I CATTOLICI DEM SONO PIENI DI POLTRONE MA FANNO LE VITTIME PER AVERE IL CANDIDATO PREMIER
NEGLI ULTIMI 25 ANNI HANNO ESPRESSO SETTE PRESIDENTI DEL CONSIGLIO
Nell’ultimo quarto di secolo, il connubio elettorale e parlamentare di post-comunisti e
post-democristiani (dall’Ulivo al Pd) ha espresso o sostenuto sette presidenti del Consiglio cattolici, in prevalenza praticanti: Romano Prodi, Mario Monti, Enrico Letta, Matteo Renzi, Paolo Gentiloni, Giuseppe Conte, Mario Draghi. Senza dimenticare, poi, l’elezione per due volte al Quirinale di Sergio Mattarella, proveniente dalla sinistra dc.
Risultato: oggi la fusione fredda del Pd (o “l’amalgama mal riuscito”, D’Alema dixit) è in prevalenza un arcipelago di correnti centriste o democristianizzate nonostante il movimentismo della sua leader Elly Schlein, che – teniamolo a mente – perse le primarie interne per la segreteria. Epperò tutto questo non impedisce ai notabili dc del Pd di rilanciare a fasi alterne la fatidica questione cattolica all’interno del loro partito. Stavolta la stura a questo dibattito stanco e ripetitivo l’ha data
l’intervento di Giorgia Meloni al Meeting ciellino di Rimini, mercoledì scorso, laddove la premier ha evocato un fatto più che noto: il cattolicesimo militante di Cl transitato nella destra berlusconiana dopo i fasti andreottian-sbardelliani.

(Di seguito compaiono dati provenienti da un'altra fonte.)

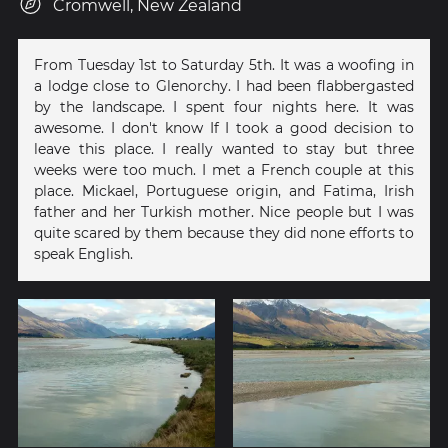
Cromwell, New Zealand
From Tuesday 1st to Saturday 5th. It was a woofing in
a lodge close to Glenorchy. I had been flabbergasted
by the landscape. I spent four nights here. It was
awesome. I don't know If I took a good decision to
leave this place. I really wanted to stay but three
weeks were too much. I met a French couple at this
place. Mickael, Portuguese origin, and Fatima, Irish
father and her Turkish mother. Nice people but I was
quite scared by them because they did none efforts to
speak English.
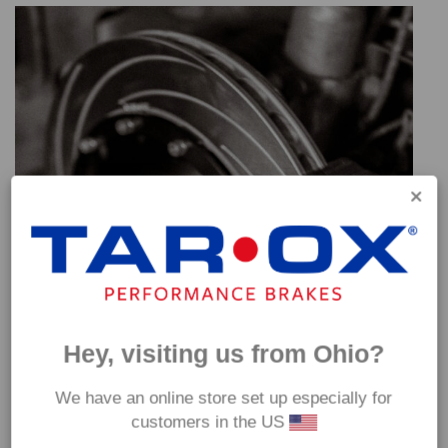
Hey, visiting us from Ohio?
We have an online store set up especially for
customers in the US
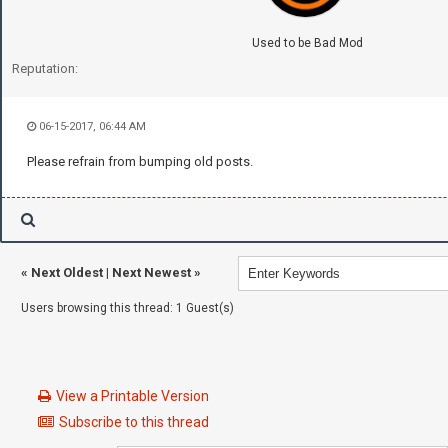
Used to be Bad Mod
Reputation:
06-15-2017, 06:44 AM
Please refrain from bumping old posts.
«
Next Oldest
|
Next Newest
»
Users browsing this thread: 1 Guest(s)
View a Printable Version
Subscribe to this thread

Nulla di nuovo sotto il sole. La dimensione pubblica dei cattolici conservatori, complice il ruinismo, è sempre stata ritenuta agli antipodi del cattolicesimo adulto alla Prodi, in cui la coscienza del credente non sconfina nella laicità delle istituzioni. Ma l’ovazione ciellina riservata a Meloni ha fatto subito scattare i centristi del Pd che stavolta lamentano la linea relativista e troppo di sinistra della segretaria Schlein. In realtà questi alti lai sono l’ennesima conferma alla doppiezza dei moderati dem: democristiani quando devono trattare le poltrone, cattolici quando è il momento di rivendicare più peso con l’obiettivo dichiarato, in questo caso, di ottenere un candidato premier di centro. Insomma un nuovo Prodi di cui non si vede alcuna traccia (improbabili sia Gentiloni, sia il gettonatissimo Ernesto Ruffini).

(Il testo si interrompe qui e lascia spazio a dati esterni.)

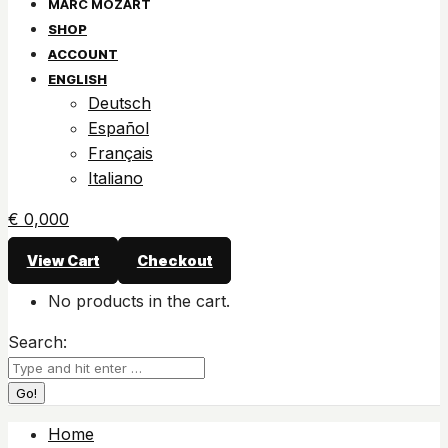
SHOP
ACCOUNT
ENGLISH
Deutsch
Español
Français
Italiano
€
0,00
0
View Cart
Checkout
No products in the cart.
Search:
Home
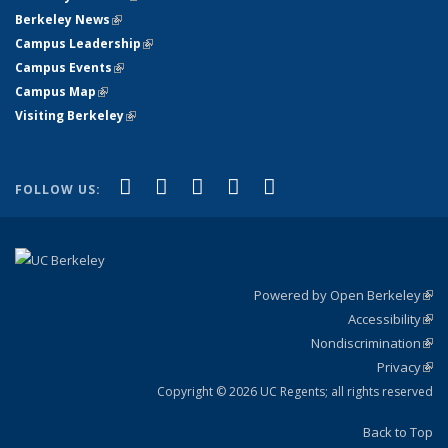
Berkeley News
(link is external)
Campus Leadership
(link is external)
Campus Events
(link is external)
Campus Map
(link is external)
Visiting Berkeley
(link is external)
(link is external)
(link is external)
(link is external)
(link is external)
(link is
Facebook
X (formerly Twitter)
LinkedIn
YouTube
Instagram
FOLLOW US:
external)
Powered by Open Berkeley
(link
Accessibility
exte
Sta
(link
Nondiscrimination
exte
Poli
(link
Privacy
Sta
exte
Sta
(link
exte
Copyright © 2026 UC Regents; all rights reserved
Back to Top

Oggi i democristiani del Pd sono sparsi in almeno sei correnti ma i loro punti di riferimento sono sostanzialmente due: l’eterno Dario Franceschini, che sostiene Schlein, e il falco bellicista Lorenzo Guerini, vero capo della minoranza interna. I cattolici del Pd per tradizione sono più pragmatici che dogmatici (con la sola eccezione, in passato, dei teocon di Rutelli e Binetti) e lo dimostra finanche il loro doppiogiochismo: da un lato se ne stanno comodamente al riparo nel Pd per trattare candidature e posti, dall’altro allisciano il pelo a chiunque voglia dare vita a una gamba centrista che includa il benedetto federatore da mandare a Palazzo Chigi. Tutto già visto.
Post scriptum. Questo stucchevole dibattito ha fatto passare in secondo piano le parole di Leone XIV rivolte alla politica, giovedì scorso: “Il cristianesimo non si può ridurre a una semplice devozione privata, perché implica un modo di vivere in società improntato all’amore di Dio e del prossimo che, in Cristo, non è più un nemico ma un fratello”.